Mall operators insist the earlier date is not a ploy to part shoppers from their holiday money — they said parents want Santa to show up early so there is not such a crunch to see him.
“Some of our mall shoppers comment that, ‘We wish Santa Claus would arrive earlier so we wouldn’t have to wait in such long lines,'” said Billie Scott, spokeswoman for Simon Property Group Inc., which owns 236 U.S. shopping centers.
She said Simon Property started moving Santa’s arrival date up several years ago.
At Simon Property’s Bowie Town Center, Santa officially arrived Saturday, after a “dry run” Friday so that Santa and his photography crew could make sure everything was ready.

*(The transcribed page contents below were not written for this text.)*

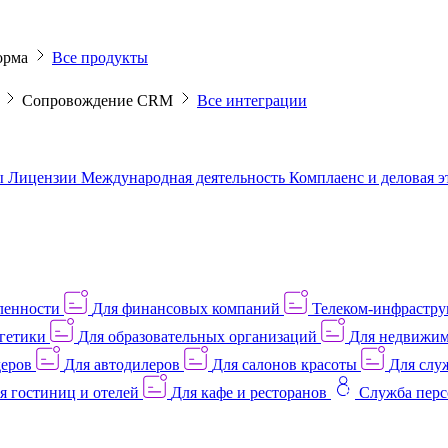
орма
Все продукты
M
Сопровождение CRM
Все интеграции
ы
Лицензии
Международная деятельность
Комплаенс и деловая 
ленности
Для финансовых компаний
Телеком-инфраструк
гетики
Для образовательных организаций
Для недвижим
деров
Для автодилеров
Для салонов красоты
Для слу
я гостиниц и отелей
Для кафе и ресторанов
Служба перс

“Folks are busy, especially during those five weeks between Thanksgiving and Christmas,” said David Gott, the mall’s manager. “I think those parents who may not have time . . . it gives them time to get the kids out (to see Santa).”
But not all shoppers are thrilled to see Santa in mid-November.
“We actually had tried it one year and felt like it wasn’t the right thing for the mall,” said Tony Summers, retail marketing manager at the Mall in Columbia.
Santa arrives in Columbia on the traditional date, the Friday after Thanksgiving.
“We’re always tempted to go earlier,” Summers said. “I don’t think our customers want to see it (decorations) that early.”
The Columbia mall decorators start with the ceiling decor like banners, lights and garlands, that shoppers may not notice right away, and hold the Santa set for last so the change is not so shocking.
Kirk Ballard, a vice president of General Growth Properties, said Santa will arrive in half of his company’s 165 U.S. malls and shopping centers this weekend, in the other half next weekend. But Ballard said he remembers years when the arrival of Santa was even earlier.
“We had a lot of unhappy customers, feeling we were trying to commercialize Santa too much,” he said. “We have moved a week to 10 days, on average, later to give more of a natural break between Halloween and the holiday season.”
While the early arrival of Santa gives parents the chance to beat the rush with their kids, Ballard knows many parents are reluctant to come too early. His company’s answer to lines of up to three hours for a Santa visit is to give parents pagers that will go off when the wait is down to about 20 minutes.
“Even when you bring Santa in early, people are not thinking about getting their kid dressed up and bringing him in to see Santa on Nov. 10. They’re just not,” Ballard said.